Court supports withholding reports

A trial judge properly denied The Spokesman-Review access to reports prepared for the Spokane School District when a third-grade boy died five years ago of a peanut allergy, the Washington Court of Appeals ruled Thursday.

The appellate court’s Spokane branch said Spokane County Superior Court Judge Jerome Leveque was right: The documents the newspaper sought are exempt from disclosure because they were prepared by a team of lawyers in anticipation of a lawsuit.

The disclosure law says public agencies aren’t required to release their lawyers’ “work product” documents, which may include the attorneys’ legal analysis and advice. Attorneys for The Spokesman-Review argued that the newspaper sought only facts and that any legal analysis could easily be redacted before the documents were released.
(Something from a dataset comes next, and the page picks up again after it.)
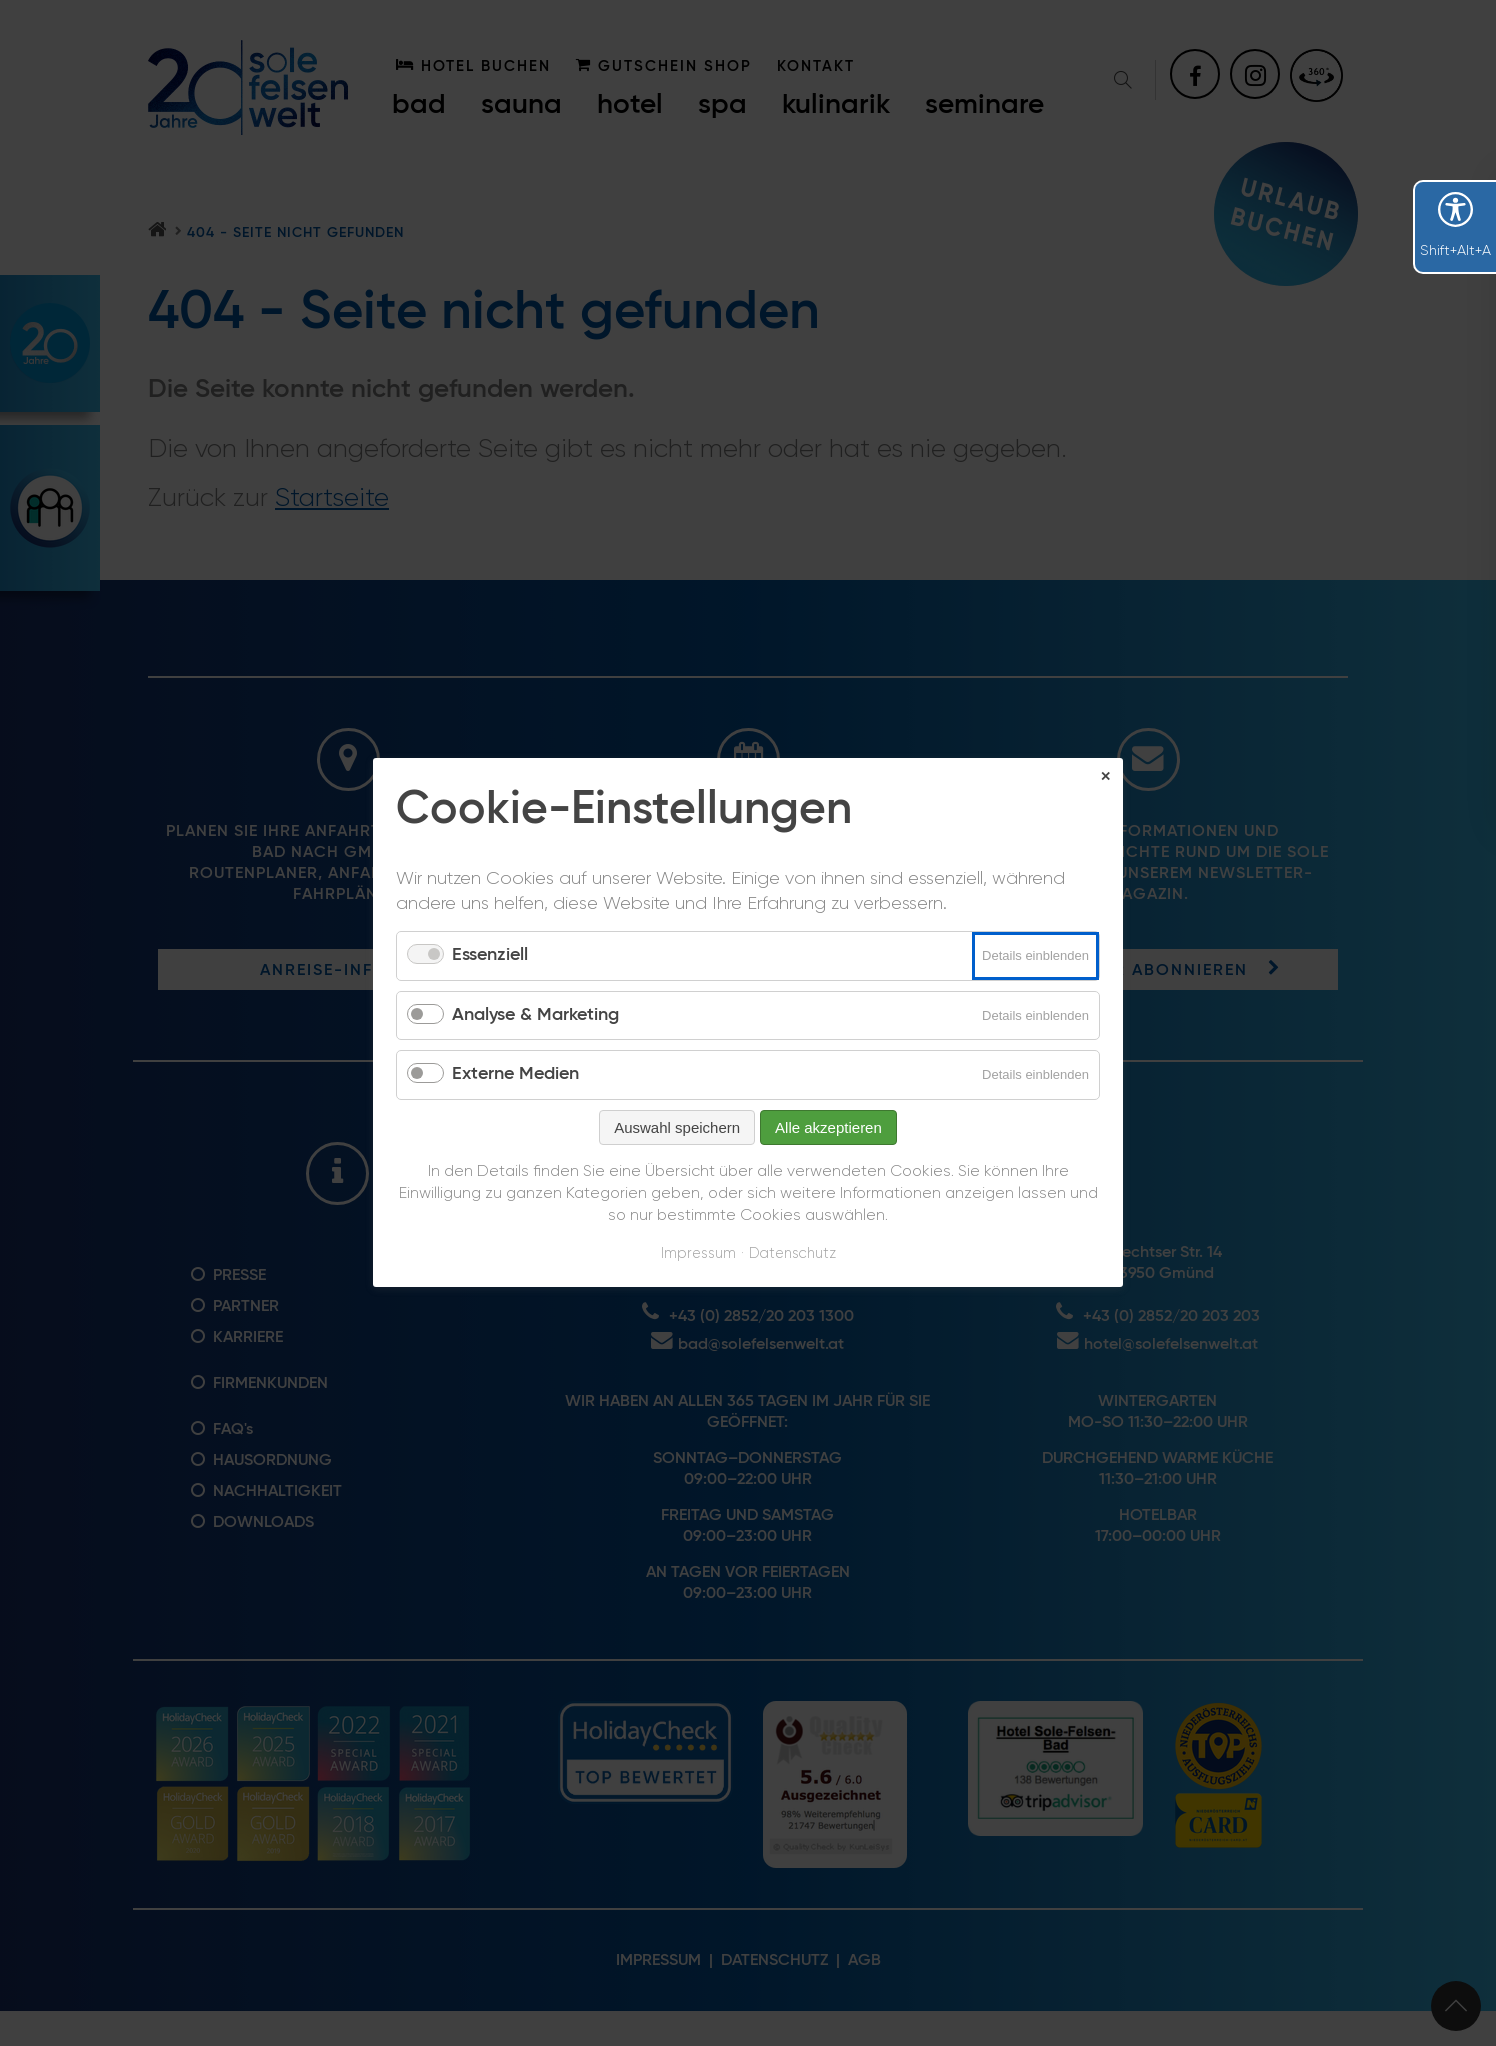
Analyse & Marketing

However, a three-judge appellate panel ruled, the documents “are imbued with the mental impressions, legal theories and confidential instructions of a team of lawyers” and investigators working to defend the school district.
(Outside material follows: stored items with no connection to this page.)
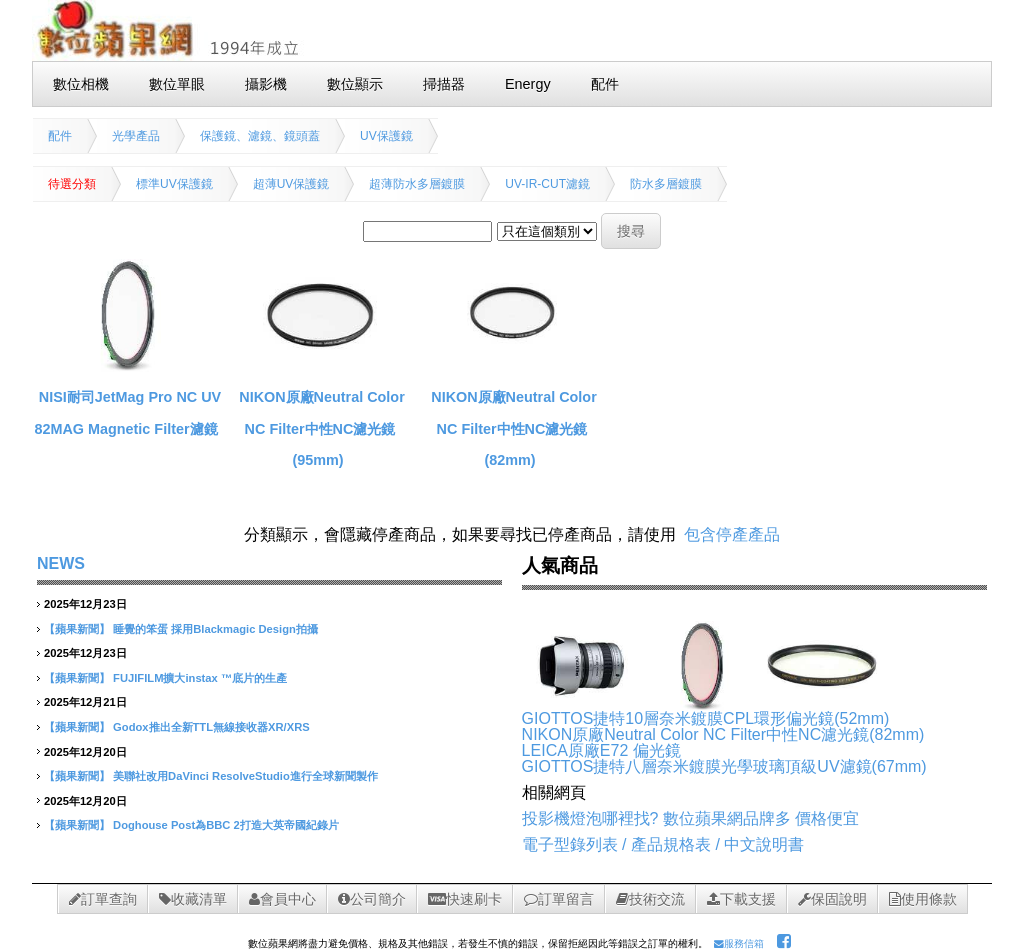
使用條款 (923, 899)
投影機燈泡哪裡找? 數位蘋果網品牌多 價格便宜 (691, 818)
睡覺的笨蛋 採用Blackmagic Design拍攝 (215, 629)
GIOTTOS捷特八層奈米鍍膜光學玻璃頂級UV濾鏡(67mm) (724, 766)
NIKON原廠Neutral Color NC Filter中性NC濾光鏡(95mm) (322, 428)
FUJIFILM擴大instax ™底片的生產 (200, 678)
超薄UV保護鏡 (291, 184)
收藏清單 (193, 899)
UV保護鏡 (386, 136)
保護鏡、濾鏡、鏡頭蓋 (260, 136)
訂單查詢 (103, 899)
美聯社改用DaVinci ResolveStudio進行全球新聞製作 (245, 776)
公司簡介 (372, 899)
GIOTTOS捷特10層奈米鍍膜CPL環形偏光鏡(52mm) (706, 718)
The appeals court said it found no legal basis for the newspaper’s argument that the documents should have been prepared by the district itself, eliminating the exemption for attorney work product.

School district officials properly protected the public interest by engaging a team of lawyers and investigators immediately after 9-year-old Nathan Walters died in May 2001 after eating a peanut butter cookie during a Logan Elementary School field trip, according to the Court of Appeals. The district “correctly perceived that litigation involving potentially enormous liability was inevitable,” the court said.

The judges noted that Walters’ peanut allergy “was well known to the district’s food staff, the boy’s teacher and the organizers of the trip, including two school nurses and several parent volunteers.” Despite that, “peanut-laden” snacks were provided during a field trip and chaperones, not wishing to curtail the trip for other students, failed to take Walters to a hospital until it was too late to save him, the appellate judges wrote.

School officials released some documents, but the newspaper sought more, including an investigator’s notes of interviews with witnesses and the notes and reports of the district’s attorneys. The district and Walters’ family, which eventually accepted a settlement, persuaded Leveque to block release of the documents.